### Problem to work on
Only a number is wanted here, namely how many lines of the data contain the string "Minervum".

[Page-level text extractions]
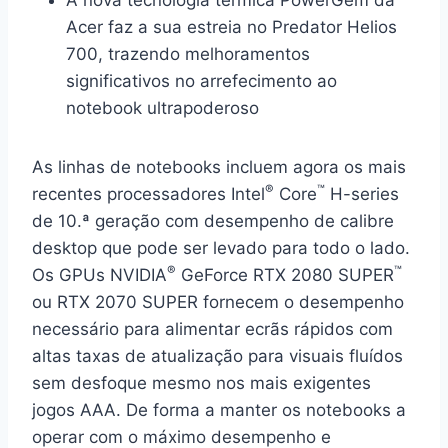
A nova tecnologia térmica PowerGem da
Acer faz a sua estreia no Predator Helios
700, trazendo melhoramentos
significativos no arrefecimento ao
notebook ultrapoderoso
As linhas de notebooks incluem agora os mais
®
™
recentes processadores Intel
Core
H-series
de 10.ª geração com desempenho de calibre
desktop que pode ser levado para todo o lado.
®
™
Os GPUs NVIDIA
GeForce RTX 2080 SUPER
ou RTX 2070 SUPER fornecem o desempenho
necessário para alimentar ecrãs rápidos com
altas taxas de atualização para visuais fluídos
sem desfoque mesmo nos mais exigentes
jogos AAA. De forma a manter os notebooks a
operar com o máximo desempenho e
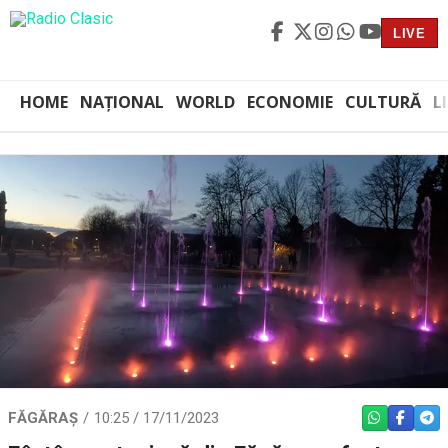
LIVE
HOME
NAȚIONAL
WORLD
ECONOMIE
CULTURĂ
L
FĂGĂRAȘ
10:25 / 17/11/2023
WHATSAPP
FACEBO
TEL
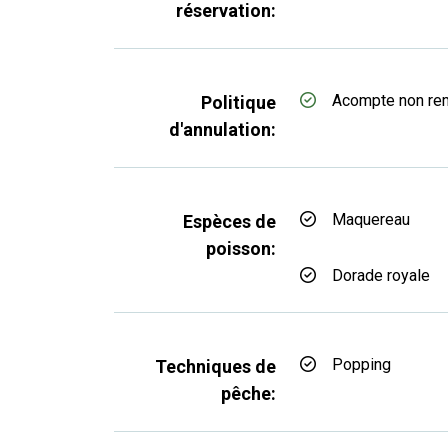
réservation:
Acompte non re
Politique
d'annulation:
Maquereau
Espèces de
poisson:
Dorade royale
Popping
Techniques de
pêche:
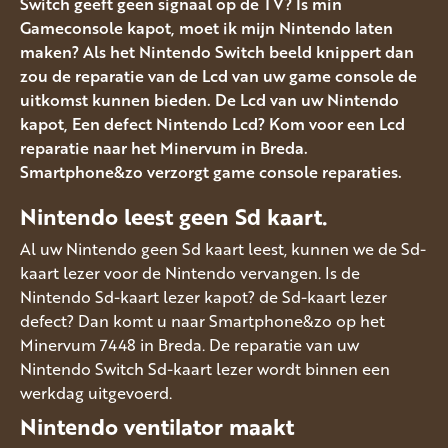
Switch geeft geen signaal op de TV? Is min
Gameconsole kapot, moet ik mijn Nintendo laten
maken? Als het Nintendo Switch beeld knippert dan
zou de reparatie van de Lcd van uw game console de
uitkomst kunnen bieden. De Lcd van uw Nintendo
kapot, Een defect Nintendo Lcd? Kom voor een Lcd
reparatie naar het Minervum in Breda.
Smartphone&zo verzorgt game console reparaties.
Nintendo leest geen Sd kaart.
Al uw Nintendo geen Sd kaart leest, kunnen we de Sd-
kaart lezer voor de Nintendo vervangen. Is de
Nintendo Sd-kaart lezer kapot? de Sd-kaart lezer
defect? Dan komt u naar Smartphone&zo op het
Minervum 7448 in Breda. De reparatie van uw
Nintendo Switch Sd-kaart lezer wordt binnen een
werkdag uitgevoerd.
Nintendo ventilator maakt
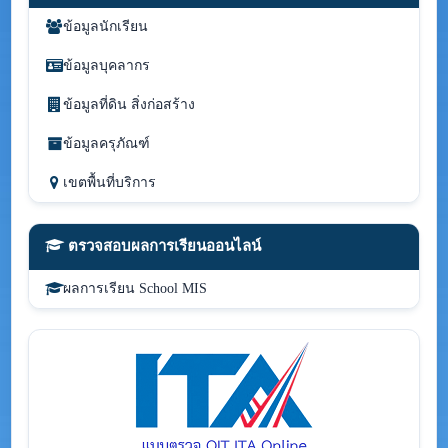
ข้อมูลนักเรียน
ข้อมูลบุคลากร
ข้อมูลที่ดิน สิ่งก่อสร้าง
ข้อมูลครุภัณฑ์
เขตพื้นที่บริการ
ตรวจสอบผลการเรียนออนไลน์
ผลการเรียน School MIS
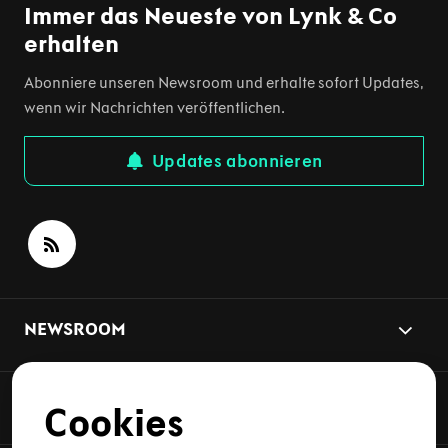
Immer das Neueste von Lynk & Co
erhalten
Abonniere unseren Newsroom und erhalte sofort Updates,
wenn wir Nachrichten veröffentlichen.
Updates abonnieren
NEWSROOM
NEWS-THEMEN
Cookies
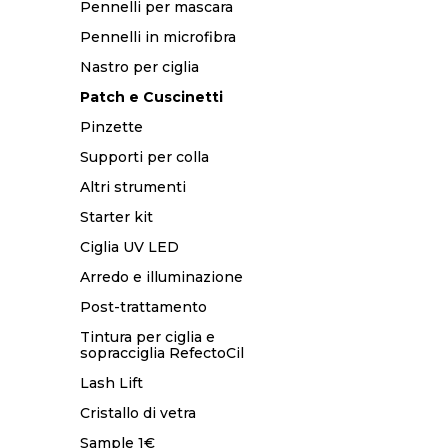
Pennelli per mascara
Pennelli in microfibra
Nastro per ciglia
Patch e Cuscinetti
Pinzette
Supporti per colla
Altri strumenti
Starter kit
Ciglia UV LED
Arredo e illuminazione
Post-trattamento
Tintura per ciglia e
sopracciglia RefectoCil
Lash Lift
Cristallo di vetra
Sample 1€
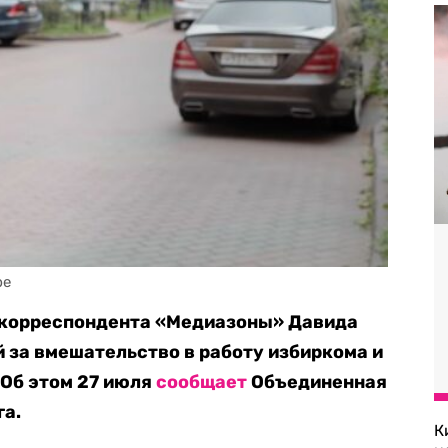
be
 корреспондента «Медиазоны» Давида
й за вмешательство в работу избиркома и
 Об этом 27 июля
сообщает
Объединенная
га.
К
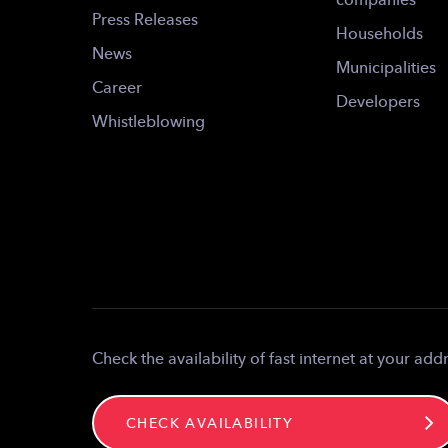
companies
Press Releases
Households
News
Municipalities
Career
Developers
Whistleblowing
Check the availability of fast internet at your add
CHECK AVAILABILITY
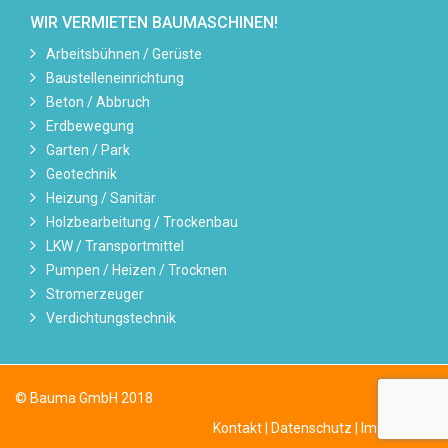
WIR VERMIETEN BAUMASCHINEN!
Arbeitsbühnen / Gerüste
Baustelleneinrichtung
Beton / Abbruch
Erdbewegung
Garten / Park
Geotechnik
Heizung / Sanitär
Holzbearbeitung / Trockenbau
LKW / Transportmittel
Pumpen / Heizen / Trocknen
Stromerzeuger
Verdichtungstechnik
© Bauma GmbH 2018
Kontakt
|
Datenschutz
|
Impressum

### Answer to the problem
2